If you have anxiety about climate change and the environment, you understand the importance of conserving the planet’s stash of clean H2O. Although this precious liquid goes through an endless cycle, human activity influences how much is available for consumption — and hydration is essential to life. Here’s how states are stepping up to combat the drinking water crisis.
An Overview of the Drinking Water Crisis
If you live in a nation with developed plumbing infrastructure, you might take it for granted that when you get thirsty, you head to the faucet. However, not everyone has the same access to resources. Globally, nearly 1 million people die each year from a lack of clean water and hygiene that proper supplies and sanitation could address.
But the problem is not confined to distant, overseas nations. Many Americans remember sad pictures of school children carrying heavy cases of water home in Flint, MI. Even in wealthy areas, maintaining established systems takes regular work to ensure the stuff flowing from your tap stays safe.

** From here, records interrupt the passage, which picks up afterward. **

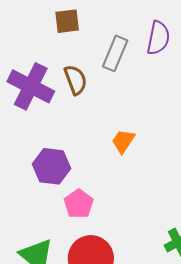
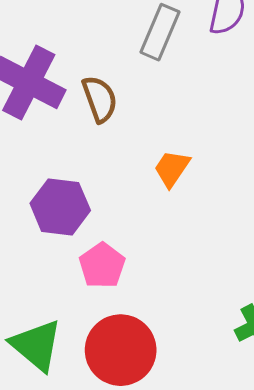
brown semicircle: (76, 80) -> (100, 99), moved

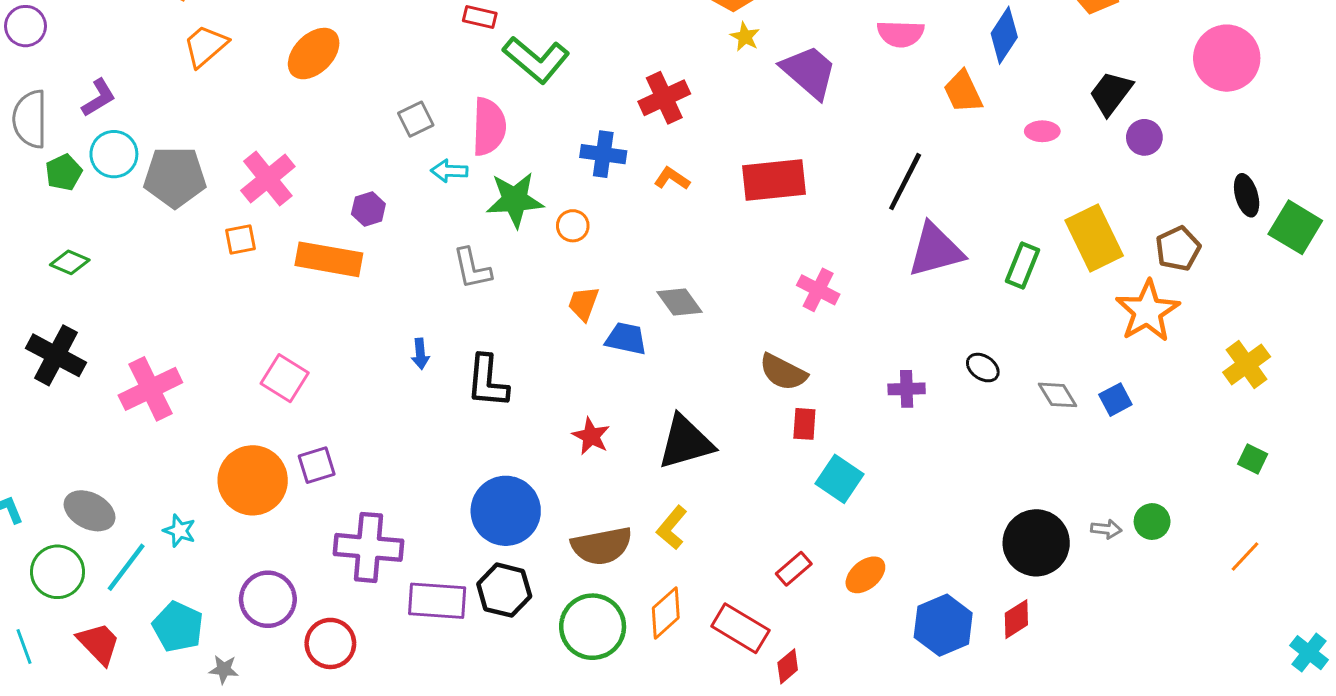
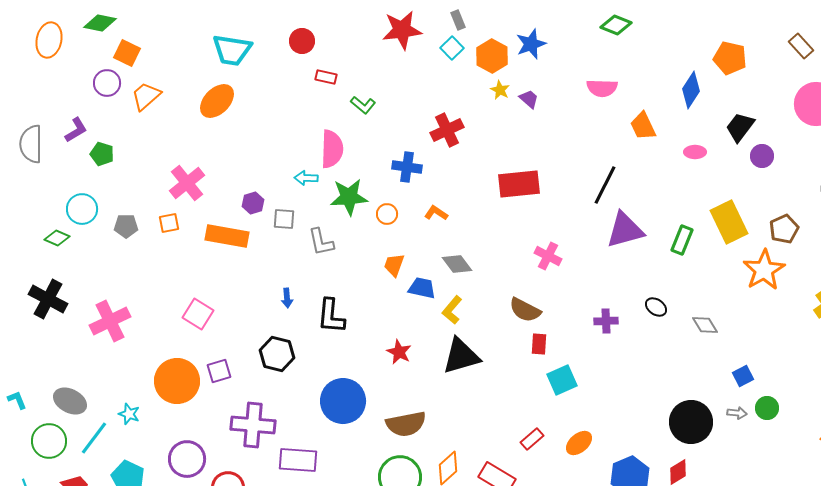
purple circle: (25, 26) -> (107, 83), moved
blue diamond: (1004, 35) -> (691, 90), moved
green L-shape: (536, 60) -> (363, 105), size x0.6
purple trapezoid: (809, 72) -> (529, 99), moved, size x0.5
gray square: (416, 119) -> (284, 219), moved, turned 30
cyan circle: (114, 154) -> (82, 209), moved
green pentagon: (64, 172) -> (102, 154), moved, turned -30
gray pentagon: (175, 177) -> (126, 226), moved, size x0.6
orange L-shape: (672, 179) -> (436, 213), moved
blue square: (1115, 400) -> (743, 376), moved
cyan square: (840, 479) -> (562, 380), turned 32
yellow L-shape: (672, 528) -> (452, 310), moved
black hexagon: (504, 590) -> (277, 354), moved

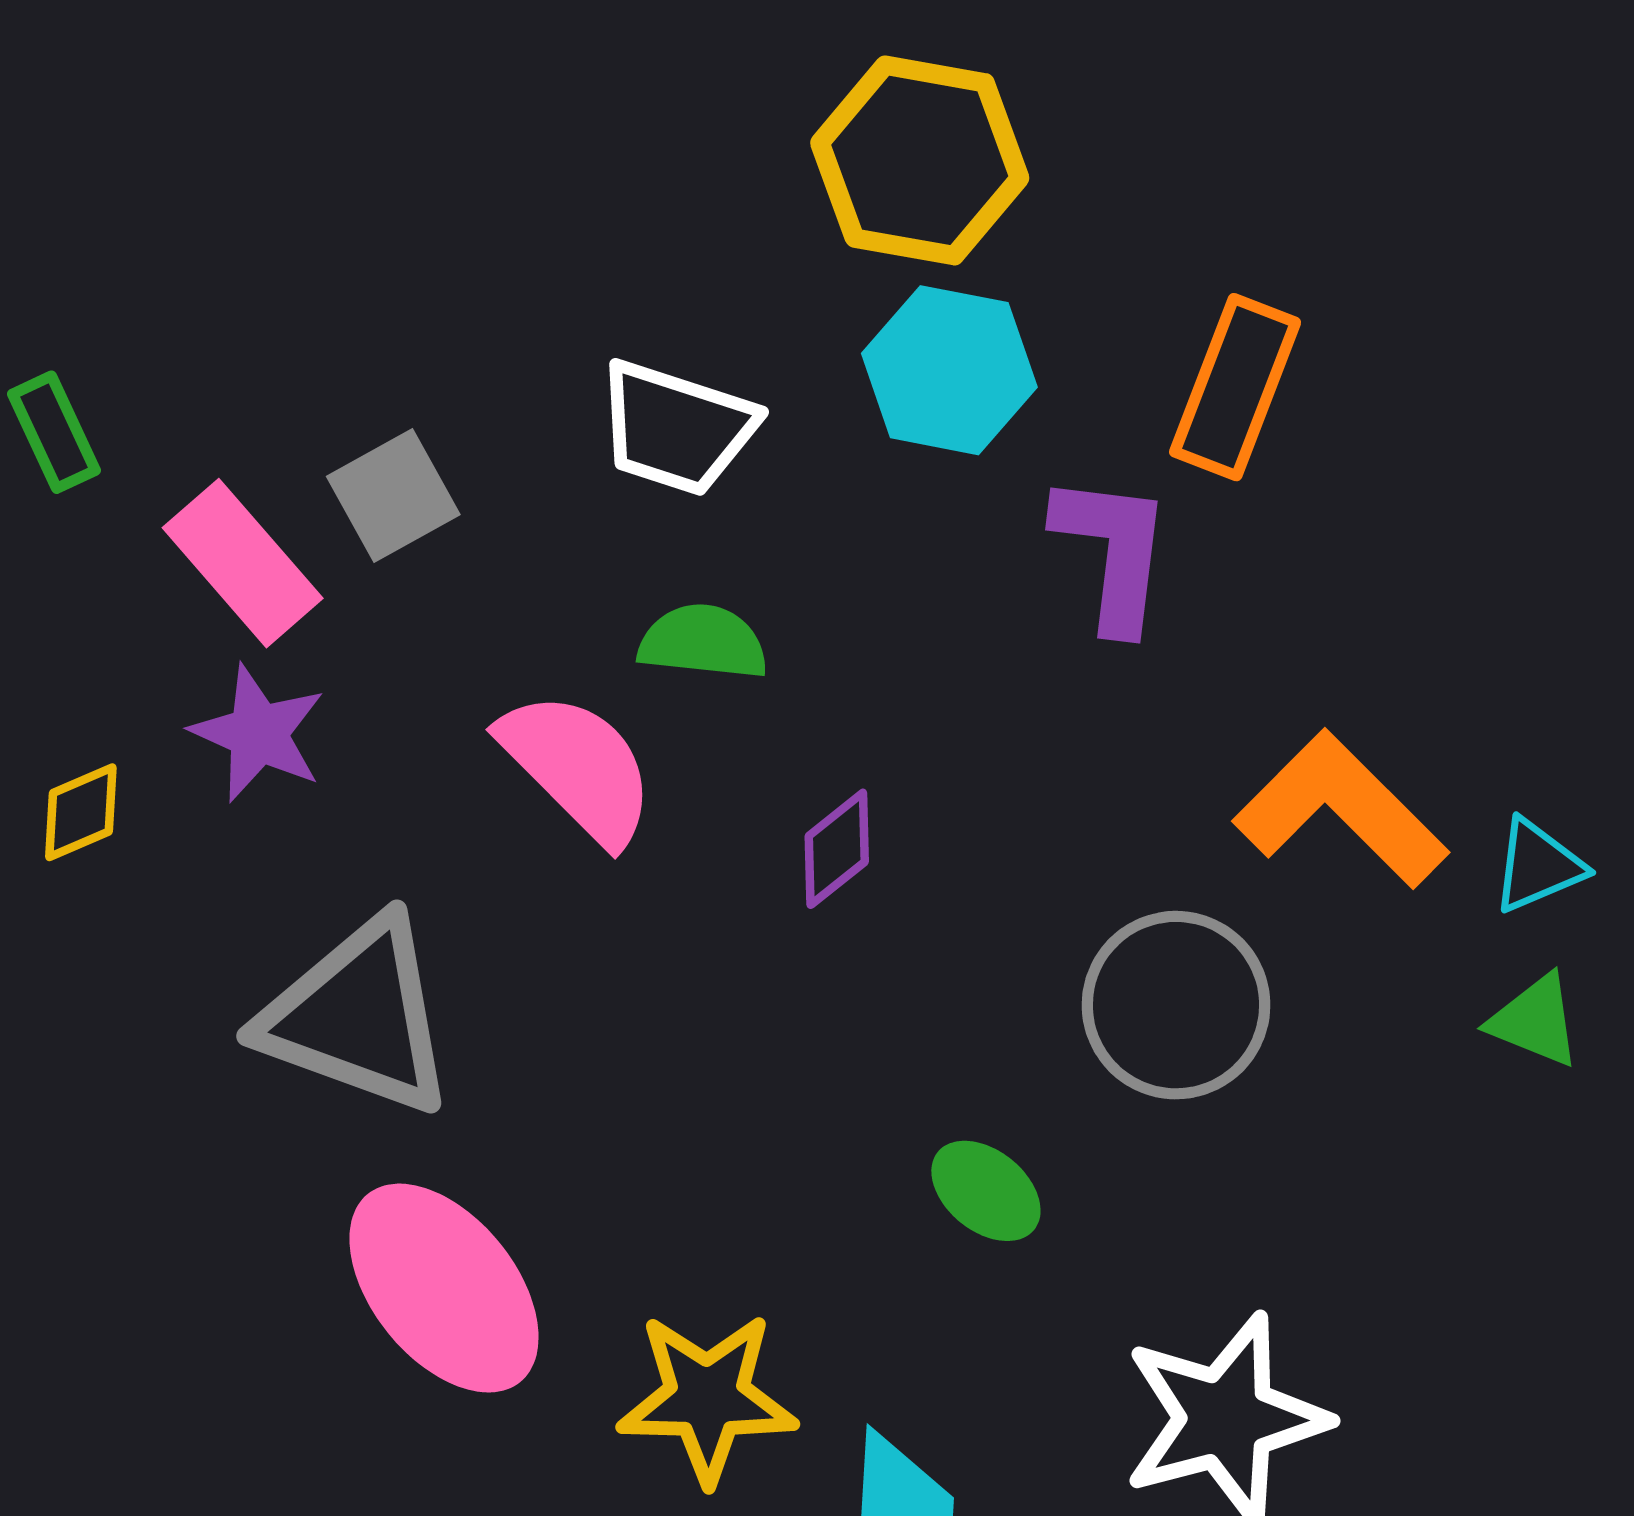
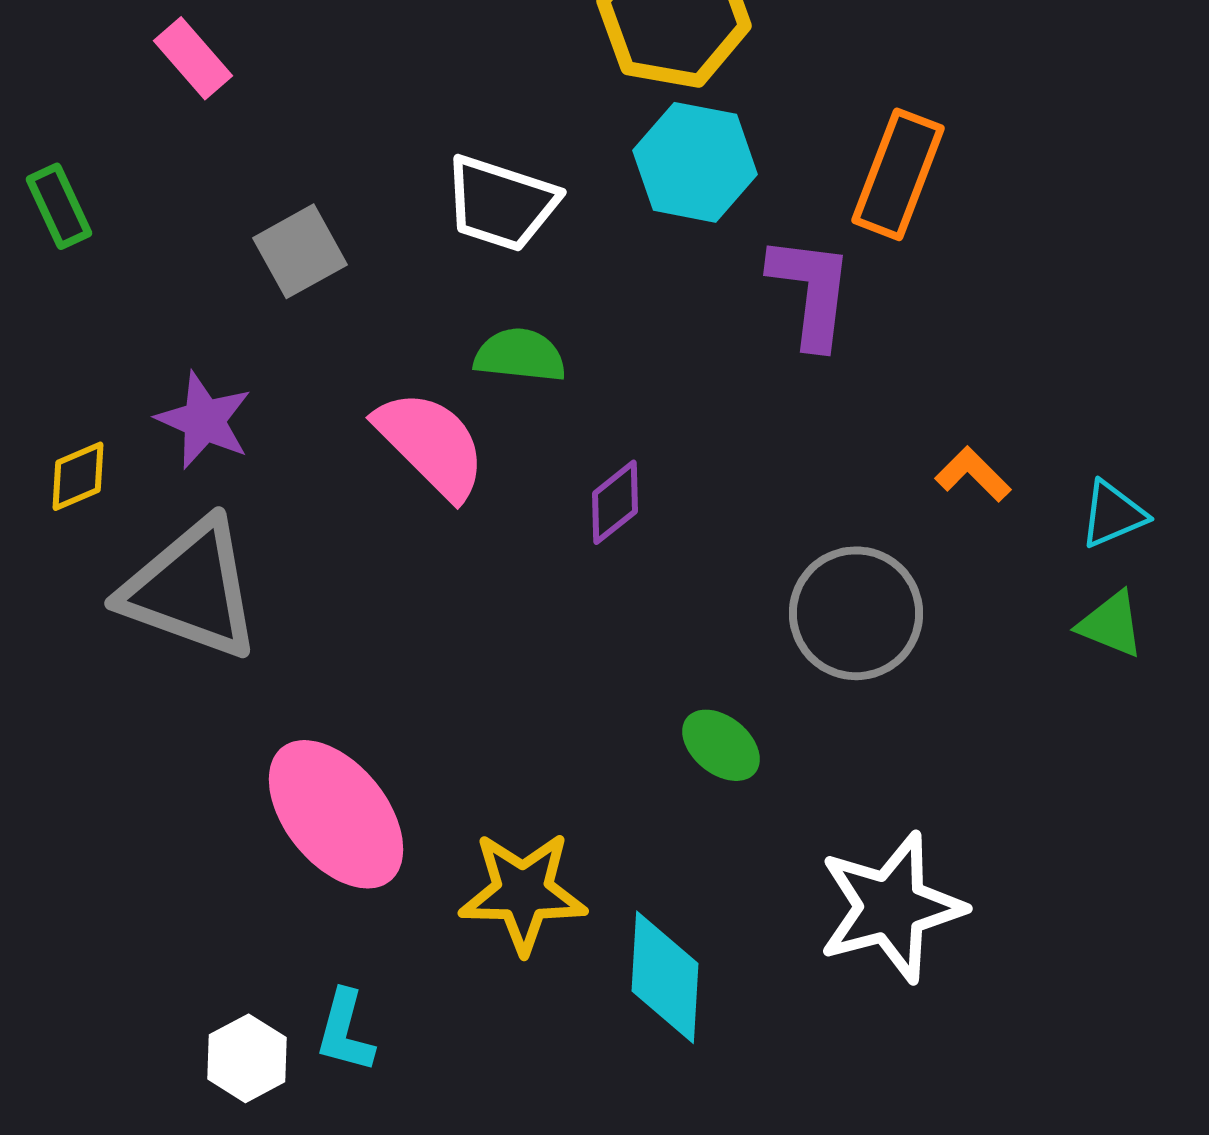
pink rectangle: (243, 563) -> (193, 58), moved, size x0.7
orange L-shape: (1341, 809) -> (973, 474), size x0.5
gray triangle: (358, 1016) -> (191, 589), moved

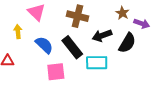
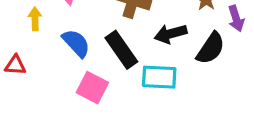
purple arrow: (142, 24) -> (236, 18), turned 49
pink square: (56, 72) -> (92, 88), turned 30

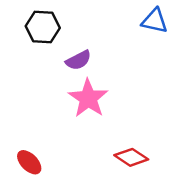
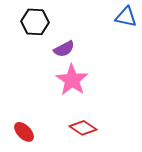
red diamond: (131, 157) -> (83, 128), moved

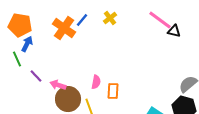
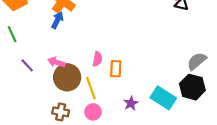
blue arrow: (27, 44) -> (57, 20), moved
purple line: (36, 76) -> (27, 65), moved

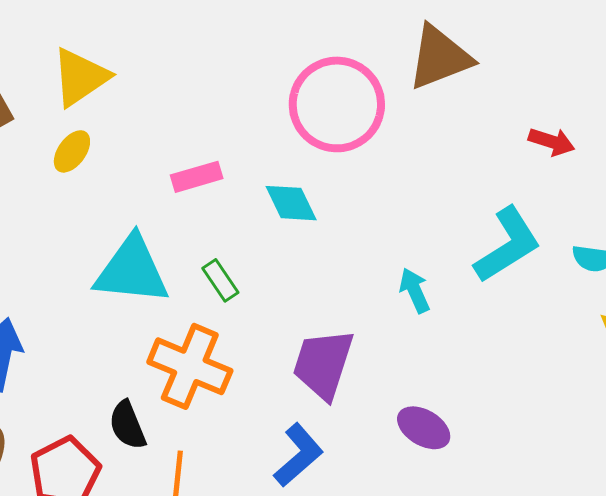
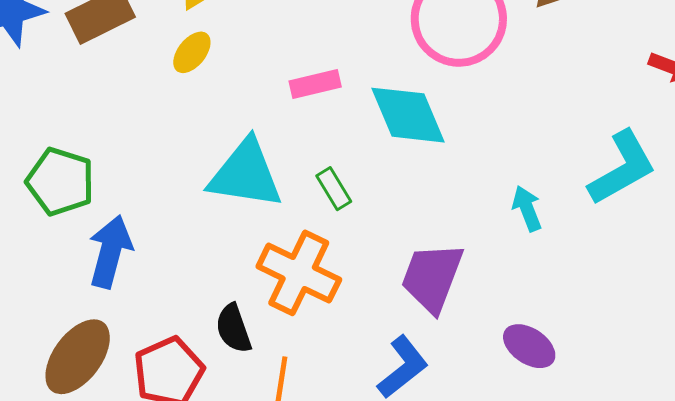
cyan diamond: (291, 203) -> (408, 115), size x1.5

The drinking water crisis echoes other environmental concerns, like air pollution. It’s not that Earth lacks a natural system for converting carbon to oxygen (trees) or recycling water (the water cycle). It’s abusing these resources through overuse and mindless commercial activity that taxes the planet’s ability to bounce back. It’s like asking someone with a broken leg to run a marathon — Mother Earth needs recovery time, just like people.
State-Level Efforts to Increase Drinking Water Quality
However, information can trigger immense anxiety when you only see one part of the picture. As vital as it is to understand the drinking water crisis, it’s equally important to recognize efforts to address it and support them through your voice and vote.
1. State Agencies and Regulations Around Drinking Water Quality
Every state has an agency and established standards to safeguard the drinking water supply. These teams oversee area-wide water use, balancing the needs of industry, agriculture and private households. Supporting politicians with a strong environmental protection record leads to them appointing those who share your concerns to serve.
2. Investments in Infrastructure Upgrades
You know that drinking water has important health benefits, but it’s harder to stay hydrated when the stuff coming from your taps isn’t safe. Infrastructure upgrades replace corroded pipes and provide individual consumers with a reliable supply.
3. Improved Water Treatment Technologies
Technology can address climate change, including the drinking water crisis. Improved rainwater collection and greywater purification systems ensure a reliable supply of water for all uses, including agriculture and industry.
4. Community, Collaboration and Partnerships
Addressing the water crisis means uniting various sectors. For example, the agricultural industry can assist by following the principles of limited soil disturbance and keeping living roots in the soil to facilitate the water cycle. Construction contractors can espouse leadership in energy and environmental design (LEED) principles for water conservation, using low-flow devices and integrating improved technologies into their blueprints and builds.
Case Studies of State Strategies
Now that you understand how states are combatting the drinking water crisis in theory, it’s time to get down to the nitty-gritty. Let’s examine three case studies of states impacted more than others by the problem and the actions they are taking to solve it.
California’s huge population makes it a microcosm of climate change impacts in many ways, including the drinking water crisis. Despite being the world’s fifth-largest economy, nearly 1 million people lack access to safe, affordable drinking water, particularly in low-income communities. The state has also endured decades of drought.
Moisture in the air increases as temperatures rise, causing more severe storms when they occur. However, California plans to take advantage of this shift by recharging groundwater from these deluges. The process entails constructing wells that feed into underground aquifers for storage.
The state is also taking stronger environmental measures across the board and encourages business leaders to do so. For example, many restaurants, from local favorites to large national chains, have implemented sustainable practices like changing their packaging and bringing water only upon request.
The Flint, MI, drinking water crisis was severe enough to garner national attention nine years ago. However, it hasn’t made any recent headlines — what’s happening?
A lot. The city has replaced all but 3% of the old lead service lines that led to the crisis as part of a 2017 settlement. They’ve spent millions of dollars on new copper pipes, a new chemical feed building and reservoir renovations. The remaining work entails private property owners who have yet to give consent for the necessary upgrades.
The toughest thing about the Flint, MI, drinking water crisis today may be changing public attitudes. Many residents still express hesitation — which is one example of why staying on top of what officials are doing to address shared problems is so vital. Business leaders again assist in re-education efforts, which can be as simple as using the city’s water supply to make everything from cider to iced tea.
States Stepping up to the Drinking Water Crisis
It’s easy to get carried away by frightening headlines that tell about urgent problems. However, it’s equally vital to investigate further and learn what people are doing to address these issues. Doing so can calm your fears and provide insight into the best ways you can help, as taking action is a fabulous way to alleviate anxiety.
Consider these examples of states stepping up to address the drinking water crisis. What are the most urgent environmental issues where you live, and how can you do your part?